We all get fed a very specific story about sexuality in the media, in the way sexuality is taught in schools and universities, in the way medicine is practiced, in the way sex is talked about (and not talked about), and in how sex is portrayed in movies, television and in porn. That story is often one of a linear model of sexuality that doesn’t fit many people’s real sexual experiences. Any crisis of desire for women has to do with this, and that’s what we need to start talking about.
Some are calling for drugs to address “desire disorders.” Sprout Pharmaceuticals has put forth the drug Flibanserin three times for FDA approval and it has been denied twice, third pending. Flibanserin did not show significant results on 5,000 pre-menopausal women in clinical trials and the side effects are far too risky for the potential benefits, so the FDA has not approved it. This is not a sexist case of women-don’t-get-their-female-Viagra, it’s a this-is-not-good-for-people situation, and Sprout is now claiming sexism, because, you know, fighting sexism is at the top of the list of big pharma’s concerns.
If you got any sex education at all—which is not a guarantee in this country—you may have learned about Masters and Johnson and their research on the sexual response cycle. (Today you can tune into their story by watching Showtimes’s series Masters of Sex.) Their work was groundbreaking and important, and in 2015 we can recognize the ways in which their conclusions are dated and flawed.
Today I want to zero in on their concept of the sexual response cycle and its implications for how we understand female desire—an important topic, as the FDA considers yet another drug that’s designed to address the so-called “crisis of female desire”.
Masters and Johnson looked specifically at the physiological bodily response to sexual arousal.
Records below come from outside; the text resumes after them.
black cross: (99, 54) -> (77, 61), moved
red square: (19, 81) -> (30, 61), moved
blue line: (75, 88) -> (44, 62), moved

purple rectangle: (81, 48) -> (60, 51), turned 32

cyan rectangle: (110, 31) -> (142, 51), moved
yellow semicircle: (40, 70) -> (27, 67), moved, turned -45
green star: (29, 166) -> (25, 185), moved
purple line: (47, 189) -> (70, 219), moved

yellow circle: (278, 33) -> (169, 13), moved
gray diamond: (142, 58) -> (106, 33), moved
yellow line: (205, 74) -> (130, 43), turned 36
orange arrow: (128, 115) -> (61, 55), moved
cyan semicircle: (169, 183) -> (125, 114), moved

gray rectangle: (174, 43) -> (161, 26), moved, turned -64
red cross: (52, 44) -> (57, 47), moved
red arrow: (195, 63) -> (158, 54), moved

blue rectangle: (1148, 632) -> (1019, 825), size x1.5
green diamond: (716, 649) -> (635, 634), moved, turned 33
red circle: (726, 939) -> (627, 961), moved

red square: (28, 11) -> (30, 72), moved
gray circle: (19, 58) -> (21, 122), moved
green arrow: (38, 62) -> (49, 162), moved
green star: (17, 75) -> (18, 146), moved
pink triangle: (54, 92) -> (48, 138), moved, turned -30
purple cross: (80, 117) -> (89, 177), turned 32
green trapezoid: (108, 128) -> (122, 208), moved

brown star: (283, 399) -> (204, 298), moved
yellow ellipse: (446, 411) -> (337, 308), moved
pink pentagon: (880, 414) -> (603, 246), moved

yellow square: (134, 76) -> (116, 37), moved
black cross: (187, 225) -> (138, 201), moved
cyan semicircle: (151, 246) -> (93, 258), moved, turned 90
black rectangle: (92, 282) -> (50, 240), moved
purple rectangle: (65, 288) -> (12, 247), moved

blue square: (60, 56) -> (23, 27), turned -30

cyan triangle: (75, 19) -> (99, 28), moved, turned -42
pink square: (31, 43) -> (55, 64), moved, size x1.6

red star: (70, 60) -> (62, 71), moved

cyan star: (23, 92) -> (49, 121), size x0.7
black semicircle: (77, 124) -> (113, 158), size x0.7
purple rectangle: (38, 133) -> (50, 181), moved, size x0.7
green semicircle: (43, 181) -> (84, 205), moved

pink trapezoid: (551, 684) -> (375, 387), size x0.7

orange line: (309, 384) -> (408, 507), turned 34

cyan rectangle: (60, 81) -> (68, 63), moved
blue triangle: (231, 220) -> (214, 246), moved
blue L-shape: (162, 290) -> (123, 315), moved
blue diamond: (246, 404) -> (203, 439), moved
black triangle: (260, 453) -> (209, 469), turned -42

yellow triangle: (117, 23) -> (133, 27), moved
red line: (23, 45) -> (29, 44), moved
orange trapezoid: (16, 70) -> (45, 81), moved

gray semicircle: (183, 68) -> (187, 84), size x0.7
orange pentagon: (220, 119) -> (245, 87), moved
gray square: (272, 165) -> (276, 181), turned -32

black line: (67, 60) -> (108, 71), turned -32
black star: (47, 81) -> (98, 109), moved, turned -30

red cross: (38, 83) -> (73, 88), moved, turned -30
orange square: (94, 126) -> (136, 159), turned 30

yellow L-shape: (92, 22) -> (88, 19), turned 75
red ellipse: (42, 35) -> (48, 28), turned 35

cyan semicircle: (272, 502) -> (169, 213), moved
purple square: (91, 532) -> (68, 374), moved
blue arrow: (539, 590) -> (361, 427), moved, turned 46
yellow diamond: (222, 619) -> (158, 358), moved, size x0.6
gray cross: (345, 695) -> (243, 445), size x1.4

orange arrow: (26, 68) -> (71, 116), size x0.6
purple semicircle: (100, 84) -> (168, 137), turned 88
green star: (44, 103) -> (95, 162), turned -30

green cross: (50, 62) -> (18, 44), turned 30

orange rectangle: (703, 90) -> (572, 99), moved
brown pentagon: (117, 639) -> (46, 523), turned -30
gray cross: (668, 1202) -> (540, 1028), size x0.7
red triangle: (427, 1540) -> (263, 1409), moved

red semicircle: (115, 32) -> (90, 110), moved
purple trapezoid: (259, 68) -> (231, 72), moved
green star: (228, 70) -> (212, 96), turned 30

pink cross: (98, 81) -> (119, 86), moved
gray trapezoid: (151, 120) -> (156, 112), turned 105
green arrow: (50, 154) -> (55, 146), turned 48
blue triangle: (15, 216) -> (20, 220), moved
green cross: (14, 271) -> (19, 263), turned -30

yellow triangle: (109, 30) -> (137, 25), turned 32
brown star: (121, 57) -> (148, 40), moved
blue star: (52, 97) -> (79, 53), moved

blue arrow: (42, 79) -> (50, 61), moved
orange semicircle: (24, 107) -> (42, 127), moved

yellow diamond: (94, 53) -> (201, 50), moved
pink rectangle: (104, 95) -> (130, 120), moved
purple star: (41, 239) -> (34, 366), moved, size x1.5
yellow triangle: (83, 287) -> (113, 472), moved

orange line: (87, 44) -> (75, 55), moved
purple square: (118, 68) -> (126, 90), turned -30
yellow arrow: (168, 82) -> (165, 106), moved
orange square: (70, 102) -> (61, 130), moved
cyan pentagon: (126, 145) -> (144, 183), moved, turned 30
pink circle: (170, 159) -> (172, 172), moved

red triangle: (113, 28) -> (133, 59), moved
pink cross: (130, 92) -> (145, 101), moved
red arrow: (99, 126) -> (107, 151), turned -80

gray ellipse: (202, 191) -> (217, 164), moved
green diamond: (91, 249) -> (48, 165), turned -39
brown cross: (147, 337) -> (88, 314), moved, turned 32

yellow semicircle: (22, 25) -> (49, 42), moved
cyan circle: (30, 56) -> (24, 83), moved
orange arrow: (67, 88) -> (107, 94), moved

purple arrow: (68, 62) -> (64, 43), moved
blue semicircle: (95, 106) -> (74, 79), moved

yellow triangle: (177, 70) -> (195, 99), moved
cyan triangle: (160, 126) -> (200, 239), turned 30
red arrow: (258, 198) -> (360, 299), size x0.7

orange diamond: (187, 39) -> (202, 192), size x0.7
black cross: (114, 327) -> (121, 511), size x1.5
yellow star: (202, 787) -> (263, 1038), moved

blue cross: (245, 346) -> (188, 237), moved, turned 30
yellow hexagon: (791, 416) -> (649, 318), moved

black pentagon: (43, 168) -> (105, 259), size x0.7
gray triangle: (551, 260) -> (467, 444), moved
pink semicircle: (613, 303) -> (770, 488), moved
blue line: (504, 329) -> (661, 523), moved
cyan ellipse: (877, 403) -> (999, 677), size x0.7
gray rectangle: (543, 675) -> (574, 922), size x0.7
In their research, they asked what happens in the body when we become sexually turned on. While their research was incredibly ground-breaking, we are still basing many of our ideas and approaches to sex on their model, which was heteronormative—based only on heterosexual couples—and focused on a male rhythm of arousal where everything ends with the male’s orgasm.
But we need to recognize that sex can look so many other ways besides just “get excited, putpenis into vagina, rock the house down, have a peak orgasm experience, and then go back to what you were doing, or roll over and go to sleep.” There is nothing in the model that measures for desire or willingness to have sex. Other researchers took up where they left off and I’ll discuss them in my forthcoming articles.
Sex is more complex than this, and so is desire; yet women in particular face many constraints that limit sexual self-expression. I work with adult women in their 20s, 30s, 40s, 50s and sometimes 60s and 70s and I can tell you that many women have some crisis of desire:
- They don’t have enough
- They want more
- They have “too much” and wonder if something is wrong with them
- They used to have it and they don’t know what happened to it
- They never had it and they think they are missing out on something
- They had a health issue flatten it and it never bounced back
- They have a different level of desire then their partners
And so on. One thing is clear: desire is important to women and their desires are not being met the way they would like. We need to address the real issues at play.
Over the next few weeks I’m going to write a series of articles that address some of the little-discussed causes of this, including work/life balance, relationship dynamics, communication styles, and self-worth/self-esteem. I’m writing this series because I find myself so often speaking to women who feel frustrated and sometimes distraught when it comes to their level of desire—they worry that they are broken or that something is wrong with them.
I wish I could tell every woman who worries about this that she is not broken, and that there can be many factors contributing to their struggles with desire. The truth is that most women do not experience “spontaneous desire” as was discussed by Emily Nagoski in the New York Times OpEd section (February 27, 2015), garnering strong negative responses this past weekend.
I hear this from women all the time: “I just don’t feel like having sex with my partner. What’s wrong with me?” It becomes a problem to fix. Back to the linear model. Female sexuality, and sexuality, in general, has been medicalized to the point where we have pills for things we don’t talk about. But there is deeper work to do for most people than just taking a pill; we also need to help people understand and accept how other life factors impact sexuality.
There are many things we may not feel like doing until we get there and then we are glad we’ve done it, like going to the gym, taking a shower when we are tired and want to go to bed, or being social when a night at home is tempting. Sex can be the same way.
Working with women on issues of desire means addressing the whole of their lives, the relationships they are in, the way they are approaching and having sex, how tired they are, how they feel about themselves, their bodies, their partners and their lives, and so forth. Sex exists within a bigger picture and if we continue to try to isolate it away and fix it with a pill, we will fail to deal with what is really going on and to create lasting happiness for women.
This is not to say that a libido-boosting pill might not be helpful to some women if we can develop one that’s safe and effective. But not at the expense of addressing healthy, holistic sexuality in a meaningful way that transforms women’s lives rather than providing a Band-Aid for a much deeper wound.
We need to critique cultural expectations about sex and desire and begin to work off of a model that actually acknowledges the real lived experiences of women, their sexual frustrations and dissatisfaction, the lack of sexual knowledge and the deeper desires that are not even being spoken most of the time.